Nailul mengatakan literasi digital masyarakat Indonesia masih rendah, terutama di kawasan Indonesia bagian timur, sehingga pelatihan digital dasar masih perlu digencarkan untuk mencapai pemerataan akses pengetahuan.

Selain itu, ia menilai peran pendampingan pasca-pelatihan yang dilakukan pemerintah belum maksimal. Padahal, keberlangsungan UMKM sangat bergantung pada daya tahan serta daya saing usai pelatihan formal.

“Pada UMKM kuliner, permasalahannya adalah pelaku bisnis gampang masuk tapi cepat keluarnya. Artinya, yang tidak bisa bersaing akan lebih mudah keluar. Ketika tidak ada perputaran bisnis yang cepat, mereka pun akan gulung tikar lebih cepat,” tutur Nailul.

Menurut Nailul, UMKM kuliner menyimpan potensi untuk menjadi salah satu andalan e-commerce di Indonesia. Ia juga memberi rekomendasi kepada pemerintah agar memprioritaskan sektor kuliner untuk go digital mengingat potensi untuk berkembang jauh lebih besar dibanding komoditas lainnya pada masa pandemi.

“Kita harus menemukan sektor potensial untuk masuk ke e-commerce. Jika tidak fokus ke sektor tertentu, dalam hal ini sektor kuliner, sektor yang potensial tersebut malah akan tergerus pasar asing,” ujarnya.

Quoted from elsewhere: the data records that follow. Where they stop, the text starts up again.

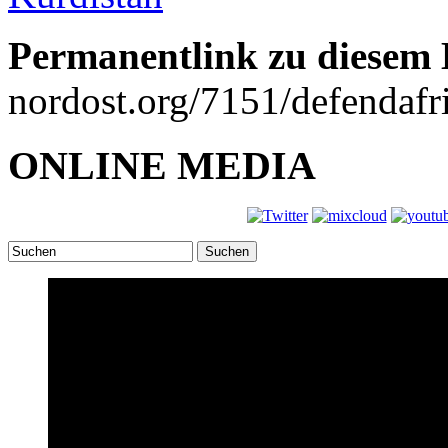
Permanentlink zu diesem 
nordost.org/7151/defendafri
ONLINE MEDIA
Suchen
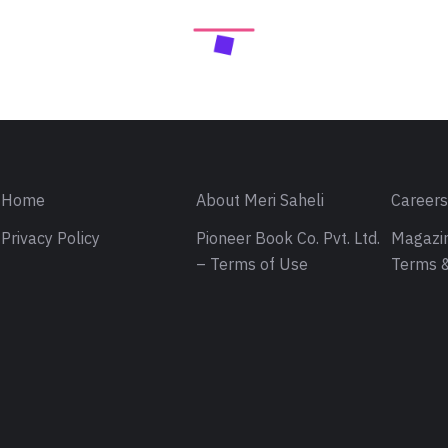
Home
About Meri Saheli
Career
Privacy Policy
Pioneer Book Co. Pvt. Ltd.
Magazin
– Terms of Use
Terms &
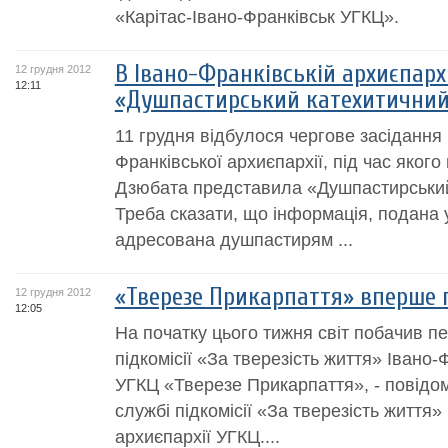
«Карітас-Івано-Франківськ УГКЦ».
В Івано-Франківській архиєпарх
12 грудня 2012
12:11
«Душпастирський катехитичний
11 грудня відбулося чергове засідання К
Франківської архиєпархії, під час якого 
Дзюбата представила «Душпастирський
Треба сказати, що інформація, подана 
адресована душпастирям ...
«Тверезе Прикарпаття» вперше 
12 грудня 2012
12:05
На початку цього тижня світ побачив п
підкомісії «За тверезість життя» Івано-
УГКЦ «Тверезе Прикарпаття», - повідо
службі підкомісії «За тверезість життя»
aрхиєпархії УГКЦ....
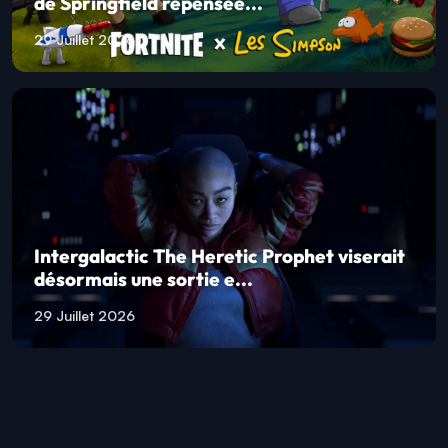
de Springfield repensée...
29 Juillet 2026
Intergalactic The Heretic Prophet viserait
désormais une sortie e...
29 Juillet 2026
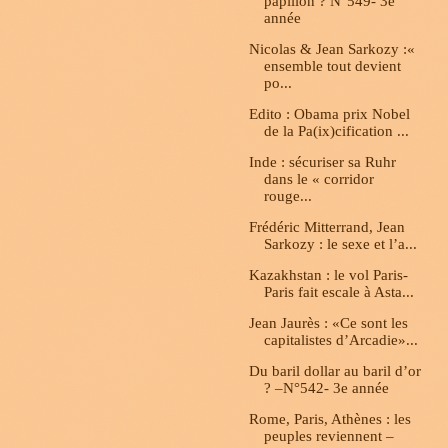
papillon ? N°549- 3e
année
Nicolas & Jean Sarkozy :«
ensemble tout devient
po...
Edito : Obama prix Nobel
de la Pa(ix)cification ...
Inde : sécuriser sa Ruhr
dans le « corridor
rouge...
Frédéric Mitterrand, Jean
Sarkozy : le sexe et l’a...
Kazakhstan : le vol Paris-
Paris fait escale à Asta...
Jean Jaurès : «Ce sont les
capitalistes d’Arcadie»...
Du baril dollar au baril d’or
? –N°542- 3e année
Rome, Paris, Athènes : les
peuples reviennent –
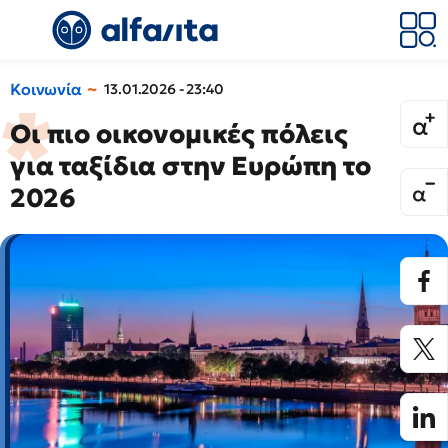
Κοινωνία
13.01.2026 - 23:40
Οι πιο οικονομικές πόλεις
για ταξίδια στην Ευρώπη το
2026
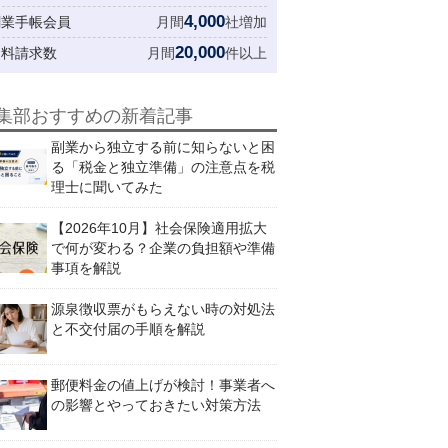
4,000
創業手帳会員
月間
社増加
20,000
資料請求数
月間
件以上
集部おすすめの新着記事
副業から独立する前に知らないと困
る「税金と独立準備」の注意点を税
理士に聞いてみた
【2026年10月】社会保険適用拡大
で何が変わる？企業の負担額や準備
事項を解説
源泉徴収票がもらえない時の対処法
と不交付届の手順を解説
郵便料金の値上げが検討！事業者へ
の影響とやっておきたい対策方法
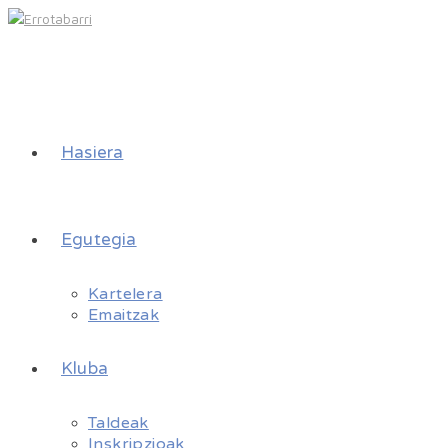
Hasiera
Egutegia
Kartelera
Emaitzak
Kluba
Taldeak
Inskripzioak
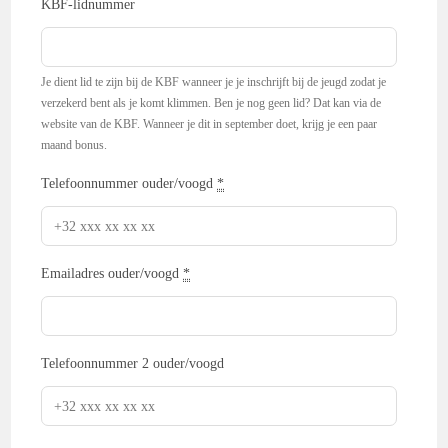
KBF-lidnummer
Je dient lid te zijn bij de KBF wanneer je je inschrijft bij de jeugd zodat je
verzekerd bent als je komt klimmen. Ben je nog geen lid? Dat kan via de
website van de KBF. Wanneer je dit in september doet, krijg je een paar
maand bonus.
Telefoonnummer ouder/voogd
*
Emailadres ouder/voogd
*
Telefoonnummer 2 ouder/voogd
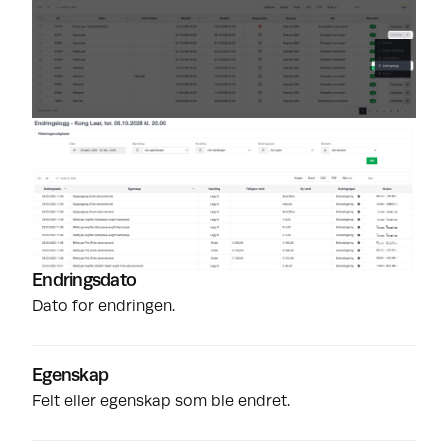
Endringsdato
Dato for endringen.
Egenskap
Felt eller egenskap som ble endret.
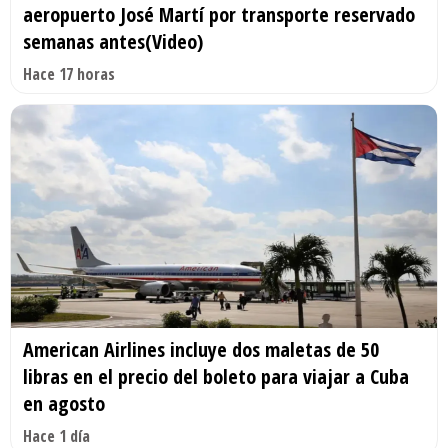
aeropuerto José Martí por transporte reservado
semanas antes(Video)
Hace 17 horas
American Airlines incluye dos maletas de 50
libras en el precio del boleto para viajar a Cuba
en agosto
Hace 1 día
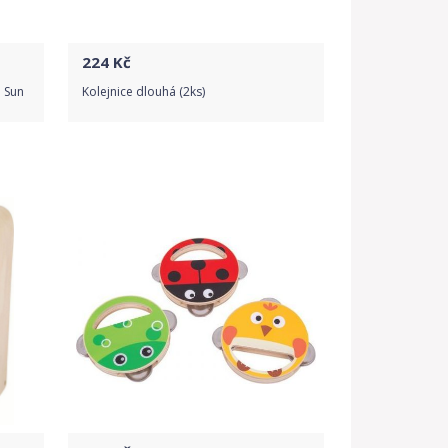
224
Kč
 Sun
Kolejnice dlouhá (2ks)
Do obchodu
Detail produktu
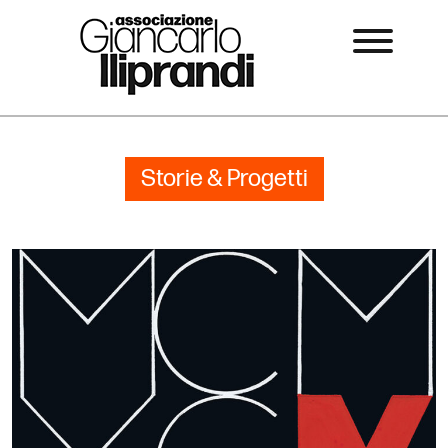
Storie & Progetti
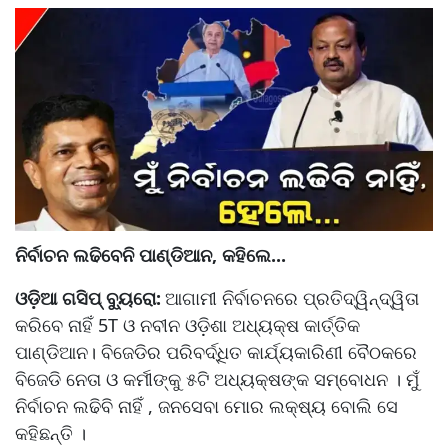
ନିର୍ବାଚନ ଲଢିବେନି ପାଣ୍ଡିଆନ, କହିଲେ...
ଓଡ଼ିଆ ଗସିପ୍ ବ୍ୟୁରୋ:
ଆଗାମୀ ନିର୍ବାଚନରେ ପ୍ରତିଦ୍ୱିନ୍ଦ୍ୱିତା
କରିବେ ନାହିଁ 5T ଓ ନବୀନ ଓଡ଼ିଶା ଅଧ୍ୟକ୍ଷ କାର୍ତ୍ତିକ
ପାଣ୍ଡିଆନ। ବିଜେଡିର ପରିବର୍ଦ୍ଧିତ କାର୍ଯ୍ୟକାରିଣୀ ବୈଠକରେ
ବିଜେଡି ନେତା ଓ କର୍ମୀଙ୍କୁ ୫ଟି ଅଧ୍ୟକ୍ଷଙ୍କ ସମ୍ବୋଧନ । ମୁଁ
ନିର୍ବାଚନ ଲଢିବି ନାହିଁ , ଜନସେବା ମୋର ଲକ୍ଷ୍ୟ ବୋଲି ସେ
କହିଛନ୍ତି ।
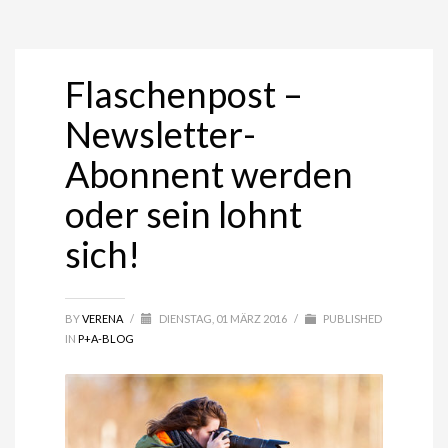
Flaschenpost –
Newsletter-
Abonnent werden
oder sein lohnt
sich!
BY
VERENA
/
DIENSTAG, 01 MÄRZ 2016
/
PUBLISHED
IN
P+A-BLOG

Nailul memberi contoh produk makanan beku (frozen food) khas nusantara yang dijajakan di platform e-commerce berpeluang meraup keuntungan yang lebih besar karena memiliki jangkauan permintaan yang lebih luas dibandingkan dengan makanan siap saji yang harus dilakukan melalui layanan pesan-antar.

Frozen food bisa bertahan selama beberapa hari dalam perjalanan pengiriman, sementara makanan siap saji tidak bisa seperti itu. Namun tantangannya, frozen food butuh teknologi dan biaya yang tidak sedikit untuk berproduksi. Selain itu, sumber daya manusianya belum memadai terutama untuk UMKM kuliner di Indonesia bagian timur,” katanya.

Baca juga: Kemenparekraf: Teknologi dorong subsektor ekraf "go digital"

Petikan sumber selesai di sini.